▸ **TO DO**: Everything in the data below is left aside except the lines from the one containing "seiner Residenz. Auch" through the one containing "Evrensel Gazetesi, Sinan"; repeat those exactly.

▸ **DATA EXTRACTS**:
◇ ◇ ◇ ◇ ◇

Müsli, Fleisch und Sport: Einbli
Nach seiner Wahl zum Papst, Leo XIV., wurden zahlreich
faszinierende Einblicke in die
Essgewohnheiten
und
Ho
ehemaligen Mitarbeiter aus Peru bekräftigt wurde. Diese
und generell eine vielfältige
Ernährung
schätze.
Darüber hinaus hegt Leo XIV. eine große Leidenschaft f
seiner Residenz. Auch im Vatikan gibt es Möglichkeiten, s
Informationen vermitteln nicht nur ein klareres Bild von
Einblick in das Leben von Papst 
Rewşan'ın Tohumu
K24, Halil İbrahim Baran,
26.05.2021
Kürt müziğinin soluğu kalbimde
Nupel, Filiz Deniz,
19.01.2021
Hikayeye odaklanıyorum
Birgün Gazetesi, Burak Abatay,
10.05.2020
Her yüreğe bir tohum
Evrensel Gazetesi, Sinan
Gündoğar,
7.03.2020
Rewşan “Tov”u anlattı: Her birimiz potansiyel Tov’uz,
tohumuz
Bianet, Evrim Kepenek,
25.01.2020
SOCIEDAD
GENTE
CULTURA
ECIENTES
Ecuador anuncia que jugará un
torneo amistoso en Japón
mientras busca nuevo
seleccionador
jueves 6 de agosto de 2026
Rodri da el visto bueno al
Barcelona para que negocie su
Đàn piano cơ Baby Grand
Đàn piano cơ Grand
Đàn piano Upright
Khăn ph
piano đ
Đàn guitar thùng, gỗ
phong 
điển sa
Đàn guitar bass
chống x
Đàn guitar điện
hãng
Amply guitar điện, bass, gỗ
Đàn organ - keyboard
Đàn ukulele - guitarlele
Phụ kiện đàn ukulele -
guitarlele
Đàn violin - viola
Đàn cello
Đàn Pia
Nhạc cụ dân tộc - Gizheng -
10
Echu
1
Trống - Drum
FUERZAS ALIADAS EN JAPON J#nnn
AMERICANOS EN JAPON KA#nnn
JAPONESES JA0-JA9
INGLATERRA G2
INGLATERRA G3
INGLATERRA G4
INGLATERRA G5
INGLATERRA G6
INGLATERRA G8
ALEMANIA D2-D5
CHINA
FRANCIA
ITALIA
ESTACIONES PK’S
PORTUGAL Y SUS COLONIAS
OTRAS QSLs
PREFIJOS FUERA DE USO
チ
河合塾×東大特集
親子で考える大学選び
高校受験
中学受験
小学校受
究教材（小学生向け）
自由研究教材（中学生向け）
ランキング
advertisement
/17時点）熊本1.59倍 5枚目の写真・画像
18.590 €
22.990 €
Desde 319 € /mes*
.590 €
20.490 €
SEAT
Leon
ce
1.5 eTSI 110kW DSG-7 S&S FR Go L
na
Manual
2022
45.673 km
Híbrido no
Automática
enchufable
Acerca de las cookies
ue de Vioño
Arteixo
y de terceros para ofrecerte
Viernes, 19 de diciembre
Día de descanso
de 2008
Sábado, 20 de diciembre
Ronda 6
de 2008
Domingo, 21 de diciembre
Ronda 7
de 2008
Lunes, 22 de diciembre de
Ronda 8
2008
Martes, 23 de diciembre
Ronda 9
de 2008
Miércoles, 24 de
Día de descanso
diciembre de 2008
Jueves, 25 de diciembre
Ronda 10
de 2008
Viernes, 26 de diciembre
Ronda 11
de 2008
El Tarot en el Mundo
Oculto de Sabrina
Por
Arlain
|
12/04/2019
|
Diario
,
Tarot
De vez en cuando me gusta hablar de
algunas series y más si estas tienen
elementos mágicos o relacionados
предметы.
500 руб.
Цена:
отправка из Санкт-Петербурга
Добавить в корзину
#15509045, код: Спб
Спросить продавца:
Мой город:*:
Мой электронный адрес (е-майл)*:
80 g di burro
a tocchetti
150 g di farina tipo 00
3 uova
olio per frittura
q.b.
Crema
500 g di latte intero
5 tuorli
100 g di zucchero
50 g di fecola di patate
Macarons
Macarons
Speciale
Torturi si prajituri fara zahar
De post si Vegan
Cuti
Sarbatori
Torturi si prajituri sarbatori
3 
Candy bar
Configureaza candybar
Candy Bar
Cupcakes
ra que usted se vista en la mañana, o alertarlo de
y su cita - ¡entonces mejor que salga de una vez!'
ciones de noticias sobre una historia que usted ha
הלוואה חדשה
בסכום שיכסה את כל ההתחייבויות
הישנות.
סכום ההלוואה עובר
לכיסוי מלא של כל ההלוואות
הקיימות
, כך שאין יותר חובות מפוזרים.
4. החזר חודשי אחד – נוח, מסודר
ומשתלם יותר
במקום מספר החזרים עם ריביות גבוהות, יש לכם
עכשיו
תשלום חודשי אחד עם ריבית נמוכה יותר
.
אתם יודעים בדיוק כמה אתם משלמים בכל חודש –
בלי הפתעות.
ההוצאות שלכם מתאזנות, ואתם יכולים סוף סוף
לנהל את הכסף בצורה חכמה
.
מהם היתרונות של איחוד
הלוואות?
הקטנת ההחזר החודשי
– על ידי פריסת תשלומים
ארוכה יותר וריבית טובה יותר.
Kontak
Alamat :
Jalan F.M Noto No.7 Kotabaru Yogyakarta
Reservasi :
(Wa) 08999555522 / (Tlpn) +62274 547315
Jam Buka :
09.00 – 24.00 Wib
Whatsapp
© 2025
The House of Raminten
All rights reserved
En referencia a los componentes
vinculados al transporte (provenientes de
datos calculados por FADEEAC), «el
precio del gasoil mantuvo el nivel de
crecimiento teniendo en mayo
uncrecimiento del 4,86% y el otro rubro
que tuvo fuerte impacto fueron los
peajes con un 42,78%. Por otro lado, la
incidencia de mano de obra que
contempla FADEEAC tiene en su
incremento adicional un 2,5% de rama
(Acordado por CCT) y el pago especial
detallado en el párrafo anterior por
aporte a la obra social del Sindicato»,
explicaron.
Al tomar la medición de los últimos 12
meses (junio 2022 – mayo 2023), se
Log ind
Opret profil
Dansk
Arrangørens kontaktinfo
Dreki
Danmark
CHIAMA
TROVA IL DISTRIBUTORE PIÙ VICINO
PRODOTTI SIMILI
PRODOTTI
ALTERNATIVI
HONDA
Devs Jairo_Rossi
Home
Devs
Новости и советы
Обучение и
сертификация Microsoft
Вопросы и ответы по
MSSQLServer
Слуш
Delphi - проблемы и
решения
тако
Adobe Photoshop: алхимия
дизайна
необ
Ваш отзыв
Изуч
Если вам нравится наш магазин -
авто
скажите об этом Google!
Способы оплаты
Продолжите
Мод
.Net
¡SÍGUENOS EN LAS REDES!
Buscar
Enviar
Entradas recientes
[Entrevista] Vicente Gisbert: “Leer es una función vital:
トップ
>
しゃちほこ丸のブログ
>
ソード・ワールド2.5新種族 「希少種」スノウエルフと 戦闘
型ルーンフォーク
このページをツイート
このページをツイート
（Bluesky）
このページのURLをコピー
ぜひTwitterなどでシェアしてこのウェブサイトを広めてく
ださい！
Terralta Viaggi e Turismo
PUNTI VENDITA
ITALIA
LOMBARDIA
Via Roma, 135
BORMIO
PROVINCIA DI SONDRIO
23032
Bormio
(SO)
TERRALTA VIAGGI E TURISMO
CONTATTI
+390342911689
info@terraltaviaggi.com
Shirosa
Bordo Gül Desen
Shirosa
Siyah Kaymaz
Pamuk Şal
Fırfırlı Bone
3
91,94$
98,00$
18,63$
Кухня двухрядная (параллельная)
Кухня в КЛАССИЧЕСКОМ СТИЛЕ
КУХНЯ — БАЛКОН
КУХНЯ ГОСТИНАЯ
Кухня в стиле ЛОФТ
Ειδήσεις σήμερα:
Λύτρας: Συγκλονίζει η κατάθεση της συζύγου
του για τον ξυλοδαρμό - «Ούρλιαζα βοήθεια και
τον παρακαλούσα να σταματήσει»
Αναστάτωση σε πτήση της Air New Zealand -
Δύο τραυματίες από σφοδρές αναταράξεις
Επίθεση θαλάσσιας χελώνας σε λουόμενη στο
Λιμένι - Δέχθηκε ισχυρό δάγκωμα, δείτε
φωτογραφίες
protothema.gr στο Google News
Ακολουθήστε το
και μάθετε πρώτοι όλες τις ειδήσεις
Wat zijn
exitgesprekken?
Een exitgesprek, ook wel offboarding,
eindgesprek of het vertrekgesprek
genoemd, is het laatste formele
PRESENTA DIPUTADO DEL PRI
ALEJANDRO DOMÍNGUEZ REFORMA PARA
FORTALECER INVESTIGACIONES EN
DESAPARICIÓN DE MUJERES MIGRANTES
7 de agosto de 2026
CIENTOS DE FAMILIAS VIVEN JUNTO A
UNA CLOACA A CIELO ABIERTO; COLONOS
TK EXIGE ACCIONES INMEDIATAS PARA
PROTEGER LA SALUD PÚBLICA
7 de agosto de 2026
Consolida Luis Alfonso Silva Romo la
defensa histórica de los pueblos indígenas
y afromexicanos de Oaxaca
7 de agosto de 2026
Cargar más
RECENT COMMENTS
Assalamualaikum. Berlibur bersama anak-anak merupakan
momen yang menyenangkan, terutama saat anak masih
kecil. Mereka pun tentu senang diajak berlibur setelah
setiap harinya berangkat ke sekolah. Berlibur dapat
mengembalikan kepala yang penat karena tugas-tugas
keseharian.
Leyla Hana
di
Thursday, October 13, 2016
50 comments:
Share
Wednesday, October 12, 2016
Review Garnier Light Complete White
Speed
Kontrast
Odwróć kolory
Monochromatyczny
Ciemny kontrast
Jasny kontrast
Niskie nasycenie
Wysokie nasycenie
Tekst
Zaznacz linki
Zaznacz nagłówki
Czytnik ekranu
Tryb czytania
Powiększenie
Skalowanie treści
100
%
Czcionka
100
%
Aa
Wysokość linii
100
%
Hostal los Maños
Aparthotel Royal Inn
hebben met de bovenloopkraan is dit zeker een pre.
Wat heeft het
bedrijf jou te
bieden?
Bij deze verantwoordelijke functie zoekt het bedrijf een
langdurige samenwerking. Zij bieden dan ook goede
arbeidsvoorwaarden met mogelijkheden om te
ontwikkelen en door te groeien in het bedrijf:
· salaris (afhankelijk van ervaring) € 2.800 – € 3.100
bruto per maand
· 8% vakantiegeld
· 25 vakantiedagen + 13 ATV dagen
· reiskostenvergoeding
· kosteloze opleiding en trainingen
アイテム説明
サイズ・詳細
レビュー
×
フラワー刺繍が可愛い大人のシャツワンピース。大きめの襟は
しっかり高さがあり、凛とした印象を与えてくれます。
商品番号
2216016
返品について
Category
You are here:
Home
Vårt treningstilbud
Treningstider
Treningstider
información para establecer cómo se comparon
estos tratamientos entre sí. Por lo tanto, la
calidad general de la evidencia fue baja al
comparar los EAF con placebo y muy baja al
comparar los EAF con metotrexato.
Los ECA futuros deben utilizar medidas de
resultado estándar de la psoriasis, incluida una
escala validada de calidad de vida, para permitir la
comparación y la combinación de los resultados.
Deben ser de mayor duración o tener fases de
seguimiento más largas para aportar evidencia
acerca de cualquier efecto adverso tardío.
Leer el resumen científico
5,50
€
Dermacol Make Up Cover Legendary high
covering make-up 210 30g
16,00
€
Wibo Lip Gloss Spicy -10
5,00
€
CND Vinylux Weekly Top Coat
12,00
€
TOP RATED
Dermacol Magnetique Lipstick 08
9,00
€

◇ ◇ ◇ ◇ ◇

▸ **OUTPUT FOR THIS TASK**:
seiner Residenz. Auch im Vatikan gibt es Möglichkeiten, s
Informationen vermitteln nicht nur ein klareres Bild von
Einblick in das Leben von Papst 
Rewşan'ın Tohumu
K24, Halil İbrahim Baran,
26.05.2021
Kürt müziğinin soluğu kalbimde
Nupel, Filiz Deniz,
19.01.2021
Hikayeye odaklanıyorum
Birgün Gazetesi, Burak Abatay,
10.05.2020
Her yüreğe bir tohum
Evrensel Gazetesi, Sinan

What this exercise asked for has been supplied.